British TV Tourism Remains an Underexploited Economic Resource (Study)
Christmas specials of "Sherlock" and "Downton Abbey" are set to showcase the British capital as government-backed agency Film London seeks to trumpet the positive economic impact from visitors oggling locations.
LONDON – Government agency Film London has suggested that TV shows airing during the holiday season, including Sherlock and Downton Abbey, could bolster so-called film tourism to the British capital and its economy.
The agency, wearing its hat as a partner in EuroScreen, a European-wide project to exploit movie and TV tourism, came up with the shows as a report, published on Dec. 23.
Publishing the report and case study, "The Attraction of Screen Destinations," EuroScreen claims there is "huge potential which is not being fully exploited," from such tourism, regarding major economic and cultural opportunities.
Made up of nine partners from eight European regions and co-funded by INTERREG IVC, EuroScreen works to align policies between the screen and tourism industries.
The report and newly published case studies highlight the benefits of screen tourism, including examples such as Ystad in Sweden, which has seen a dramatic increase in non-Scandinavian tourists since the broadcast of Wallander, starring Kenneth Branagh.

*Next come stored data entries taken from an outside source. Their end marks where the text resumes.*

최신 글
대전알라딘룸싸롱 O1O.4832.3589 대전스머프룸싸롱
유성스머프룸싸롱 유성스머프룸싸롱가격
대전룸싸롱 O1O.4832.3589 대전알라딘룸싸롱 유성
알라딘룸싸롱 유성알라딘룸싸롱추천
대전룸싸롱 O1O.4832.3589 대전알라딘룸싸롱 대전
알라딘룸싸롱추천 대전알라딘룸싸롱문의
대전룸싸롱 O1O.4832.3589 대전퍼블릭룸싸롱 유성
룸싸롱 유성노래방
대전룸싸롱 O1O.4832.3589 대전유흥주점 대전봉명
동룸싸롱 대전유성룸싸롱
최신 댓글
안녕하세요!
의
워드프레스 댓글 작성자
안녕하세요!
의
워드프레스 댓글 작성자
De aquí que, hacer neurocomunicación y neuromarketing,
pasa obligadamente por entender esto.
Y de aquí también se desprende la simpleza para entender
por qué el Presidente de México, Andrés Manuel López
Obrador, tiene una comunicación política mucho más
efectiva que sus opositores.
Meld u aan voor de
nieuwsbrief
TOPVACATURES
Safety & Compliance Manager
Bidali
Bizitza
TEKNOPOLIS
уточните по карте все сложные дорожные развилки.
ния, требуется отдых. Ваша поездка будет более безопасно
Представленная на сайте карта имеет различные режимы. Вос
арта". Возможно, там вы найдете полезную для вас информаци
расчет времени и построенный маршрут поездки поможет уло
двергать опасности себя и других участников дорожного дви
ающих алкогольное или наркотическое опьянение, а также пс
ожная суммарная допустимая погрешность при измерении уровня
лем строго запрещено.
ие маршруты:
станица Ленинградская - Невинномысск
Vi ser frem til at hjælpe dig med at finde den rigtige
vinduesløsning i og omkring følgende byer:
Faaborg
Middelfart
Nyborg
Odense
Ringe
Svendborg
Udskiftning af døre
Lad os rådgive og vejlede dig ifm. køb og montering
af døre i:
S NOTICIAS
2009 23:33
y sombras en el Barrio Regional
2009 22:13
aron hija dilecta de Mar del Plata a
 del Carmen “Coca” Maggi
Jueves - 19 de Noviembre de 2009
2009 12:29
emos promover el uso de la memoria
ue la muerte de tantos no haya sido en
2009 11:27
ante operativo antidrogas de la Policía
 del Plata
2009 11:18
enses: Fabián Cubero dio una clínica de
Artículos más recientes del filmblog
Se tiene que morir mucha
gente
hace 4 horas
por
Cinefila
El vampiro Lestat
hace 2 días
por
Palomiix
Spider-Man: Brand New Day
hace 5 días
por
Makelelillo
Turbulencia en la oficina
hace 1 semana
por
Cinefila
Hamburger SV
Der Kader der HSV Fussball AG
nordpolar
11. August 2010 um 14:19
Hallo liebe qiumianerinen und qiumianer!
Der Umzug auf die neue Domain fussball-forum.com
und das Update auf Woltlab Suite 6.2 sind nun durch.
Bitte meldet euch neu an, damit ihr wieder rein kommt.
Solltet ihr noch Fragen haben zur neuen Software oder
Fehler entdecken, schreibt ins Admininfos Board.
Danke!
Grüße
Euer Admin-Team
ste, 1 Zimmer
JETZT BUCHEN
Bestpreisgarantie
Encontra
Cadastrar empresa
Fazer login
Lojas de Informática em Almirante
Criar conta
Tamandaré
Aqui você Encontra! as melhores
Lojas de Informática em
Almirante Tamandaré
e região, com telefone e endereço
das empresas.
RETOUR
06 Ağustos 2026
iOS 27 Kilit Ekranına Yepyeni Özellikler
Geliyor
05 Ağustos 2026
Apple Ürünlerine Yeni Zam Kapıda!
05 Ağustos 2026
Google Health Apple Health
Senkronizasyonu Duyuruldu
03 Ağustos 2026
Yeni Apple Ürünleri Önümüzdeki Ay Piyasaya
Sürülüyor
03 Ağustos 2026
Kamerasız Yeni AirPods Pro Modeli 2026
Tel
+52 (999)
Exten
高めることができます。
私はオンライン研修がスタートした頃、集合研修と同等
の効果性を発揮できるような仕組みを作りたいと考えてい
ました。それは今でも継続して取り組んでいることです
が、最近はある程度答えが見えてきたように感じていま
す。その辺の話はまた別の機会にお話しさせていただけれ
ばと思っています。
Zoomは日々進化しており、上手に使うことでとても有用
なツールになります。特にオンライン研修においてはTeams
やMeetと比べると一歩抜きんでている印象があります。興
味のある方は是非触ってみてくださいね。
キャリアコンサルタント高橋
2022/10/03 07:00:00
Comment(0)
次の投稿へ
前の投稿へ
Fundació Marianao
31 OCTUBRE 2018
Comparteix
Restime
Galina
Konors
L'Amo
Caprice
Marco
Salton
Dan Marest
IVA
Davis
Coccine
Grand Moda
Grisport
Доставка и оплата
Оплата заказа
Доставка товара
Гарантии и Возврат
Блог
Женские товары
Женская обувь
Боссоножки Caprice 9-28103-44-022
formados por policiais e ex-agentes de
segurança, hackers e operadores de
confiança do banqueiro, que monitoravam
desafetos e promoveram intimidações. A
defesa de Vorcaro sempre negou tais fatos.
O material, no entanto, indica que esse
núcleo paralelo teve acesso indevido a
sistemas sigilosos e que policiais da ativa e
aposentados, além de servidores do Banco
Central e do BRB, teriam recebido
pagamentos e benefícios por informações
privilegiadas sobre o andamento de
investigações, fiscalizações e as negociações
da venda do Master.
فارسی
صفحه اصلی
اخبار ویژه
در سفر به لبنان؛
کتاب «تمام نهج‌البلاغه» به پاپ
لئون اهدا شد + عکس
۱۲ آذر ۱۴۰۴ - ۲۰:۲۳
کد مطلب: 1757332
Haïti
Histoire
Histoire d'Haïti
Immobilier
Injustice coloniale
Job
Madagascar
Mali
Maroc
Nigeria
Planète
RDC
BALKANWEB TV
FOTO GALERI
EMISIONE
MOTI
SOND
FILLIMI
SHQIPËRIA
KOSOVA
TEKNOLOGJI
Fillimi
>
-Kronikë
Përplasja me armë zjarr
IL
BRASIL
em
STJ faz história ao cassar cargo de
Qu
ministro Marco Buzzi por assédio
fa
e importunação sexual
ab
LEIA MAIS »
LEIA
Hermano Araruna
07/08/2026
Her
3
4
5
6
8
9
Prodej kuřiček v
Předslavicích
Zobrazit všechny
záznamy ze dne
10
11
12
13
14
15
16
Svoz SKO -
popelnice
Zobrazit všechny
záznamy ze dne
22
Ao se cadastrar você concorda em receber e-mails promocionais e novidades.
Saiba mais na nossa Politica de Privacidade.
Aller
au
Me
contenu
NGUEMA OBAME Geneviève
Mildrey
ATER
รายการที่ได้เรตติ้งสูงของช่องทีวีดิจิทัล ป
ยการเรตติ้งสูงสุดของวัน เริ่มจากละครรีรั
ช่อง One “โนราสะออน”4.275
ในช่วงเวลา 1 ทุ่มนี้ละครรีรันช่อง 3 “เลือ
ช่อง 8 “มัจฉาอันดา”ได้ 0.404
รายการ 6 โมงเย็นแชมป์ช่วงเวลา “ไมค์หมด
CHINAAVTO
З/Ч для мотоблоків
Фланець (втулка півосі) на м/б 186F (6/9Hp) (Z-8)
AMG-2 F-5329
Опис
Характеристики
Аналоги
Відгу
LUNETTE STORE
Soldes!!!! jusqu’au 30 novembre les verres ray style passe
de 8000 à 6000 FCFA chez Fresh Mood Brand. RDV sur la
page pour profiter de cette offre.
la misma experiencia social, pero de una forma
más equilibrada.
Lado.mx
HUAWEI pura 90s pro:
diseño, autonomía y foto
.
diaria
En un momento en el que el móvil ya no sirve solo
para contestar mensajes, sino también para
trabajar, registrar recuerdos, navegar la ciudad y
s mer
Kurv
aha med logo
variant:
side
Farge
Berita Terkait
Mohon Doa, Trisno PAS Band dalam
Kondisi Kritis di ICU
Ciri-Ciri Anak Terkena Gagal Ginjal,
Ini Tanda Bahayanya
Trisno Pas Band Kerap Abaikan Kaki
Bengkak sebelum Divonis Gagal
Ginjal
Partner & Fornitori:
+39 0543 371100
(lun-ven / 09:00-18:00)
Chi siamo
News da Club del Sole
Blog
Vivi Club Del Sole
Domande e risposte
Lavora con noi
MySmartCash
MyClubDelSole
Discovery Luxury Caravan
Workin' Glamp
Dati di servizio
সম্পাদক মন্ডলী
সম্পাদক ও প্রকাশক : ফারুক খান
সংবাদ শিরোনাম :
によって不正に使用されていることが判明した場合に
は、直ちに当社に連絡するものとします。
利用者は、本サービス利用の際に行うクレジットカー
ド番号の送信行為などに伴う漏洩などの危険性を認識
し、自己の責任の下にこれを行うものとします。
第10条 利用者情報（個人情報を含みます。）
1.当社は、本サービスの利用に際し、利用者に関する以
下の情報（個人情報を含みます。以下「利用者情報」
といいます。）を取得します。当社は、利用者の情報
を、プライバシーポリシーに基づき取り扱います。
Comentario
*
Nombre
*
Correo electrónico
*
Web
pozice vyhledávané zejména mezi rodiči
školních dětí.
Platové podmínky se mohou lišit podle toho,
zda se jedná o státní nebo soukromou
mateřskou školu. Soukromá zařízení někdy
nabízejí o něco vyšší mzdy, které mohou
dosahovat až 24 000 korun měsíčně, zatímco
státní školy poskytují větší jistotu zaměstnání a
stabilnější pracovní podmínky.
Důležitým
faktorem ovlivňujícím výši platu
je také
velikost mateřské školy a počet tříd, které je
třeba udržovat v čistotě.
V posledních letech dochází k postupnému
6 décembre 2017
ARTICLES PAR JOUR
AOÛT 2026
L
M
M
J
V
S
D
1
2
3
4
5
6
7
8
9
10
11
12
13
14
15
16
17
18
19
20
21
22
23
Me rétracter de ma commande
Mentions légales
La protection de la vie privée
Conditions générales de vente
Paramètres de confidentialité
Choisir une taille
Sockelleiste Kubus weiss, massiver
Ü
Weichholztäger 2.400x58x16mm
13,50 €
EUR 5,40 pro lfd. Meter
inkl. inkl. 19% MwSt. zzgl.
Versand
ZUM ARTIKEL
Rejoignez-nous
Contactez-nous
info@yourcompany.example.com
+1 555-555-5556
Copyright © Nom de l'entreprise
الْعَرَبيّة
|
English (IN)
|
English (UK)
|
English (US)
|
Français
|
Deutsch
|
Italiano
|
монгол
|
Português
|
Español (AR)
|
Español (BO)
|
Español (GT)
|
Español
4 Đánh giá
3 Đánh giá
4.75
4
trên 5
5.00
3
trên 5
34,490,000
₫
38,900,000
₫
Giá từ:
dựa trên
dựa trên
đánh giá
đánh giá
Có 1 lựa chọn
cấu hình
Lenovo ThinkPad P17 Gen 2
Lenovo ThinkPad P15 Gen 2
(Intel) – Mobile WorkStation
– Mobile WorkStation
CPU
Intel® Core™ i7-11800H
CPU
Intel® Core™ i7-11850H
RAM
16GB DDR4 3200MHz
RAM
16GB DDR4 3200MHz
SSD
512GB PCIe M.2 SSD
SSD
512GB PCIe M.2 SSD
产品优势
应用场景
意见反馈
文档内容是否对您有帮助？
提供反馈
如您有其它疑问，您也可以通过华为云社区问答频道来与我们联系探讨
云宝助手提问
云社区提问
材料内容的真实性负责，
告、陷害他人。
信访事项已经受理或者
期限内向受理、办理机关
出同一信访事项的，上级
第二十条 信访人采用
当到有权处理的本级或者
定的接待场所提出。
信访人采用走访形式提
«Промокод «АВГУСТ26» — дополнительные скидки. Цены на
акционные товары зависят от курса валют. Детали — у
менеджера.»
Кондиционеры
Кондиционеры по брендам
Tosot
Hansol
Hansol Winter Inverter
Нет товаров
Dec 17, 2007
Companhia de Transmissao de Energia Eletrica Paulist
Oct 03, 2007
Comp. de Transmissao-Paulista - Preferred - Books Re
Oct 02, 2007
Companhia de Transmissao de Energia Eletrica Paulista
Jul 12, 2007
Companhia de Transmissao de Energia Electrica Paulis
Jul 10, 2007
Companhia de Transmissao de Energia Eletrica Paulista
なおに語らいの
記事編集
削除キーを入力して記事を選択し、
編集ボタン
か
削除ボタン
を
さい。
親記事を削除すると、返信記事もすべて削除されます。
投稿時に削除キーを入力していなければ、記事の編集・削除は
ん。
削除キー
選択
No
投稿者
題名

The British adaptation, which first aired on BBC One in 2008, is credited with directly contributing to an 18 percent rise in British tourists in 2009.
The overall international success of the U.K. and Swedish screen adaptations saw the turnover in the region’s tourism sector rise from $76 million (490 million SEK) in 2002 to $113 million (720 million SEK) in 2011.
"With our European partners, Film London is keen to ensure EuroScreen enables us to take better advantage of this very lucrative market," said Adrian Wootton, chief executive of Film London and the British Film Commission. "Building data, highlighting success stories and sharing best practices will help us build a coherent screen tourism strategy and align policies between the screen and tourism industries for mutual benefit. For London in particular, which is a hugely popular filming destination, there is potential to attract more tourists by capitalizing on the ready-made promotion provided by the city appearing onscreen, delivering significant economic dividends for the capital."
As the Christmas season begins with its Christmas television schedule here, the capital is showcased in a number of upcoming programs, including the Christmas specials of Downton Abbey and Sherlock.
Highclere Castle, the grand estate in which Downton Abbey is set, has become one of the top 10 tourist sites in Manchester since the show first aired.
Its success in the U.S. is driving American tourists to the U.K., many of whom visit the National Trust property, which is enjoying a surge in visitors, the report also notes.
The third season of Sherlock returns on Jan. 1, 2014.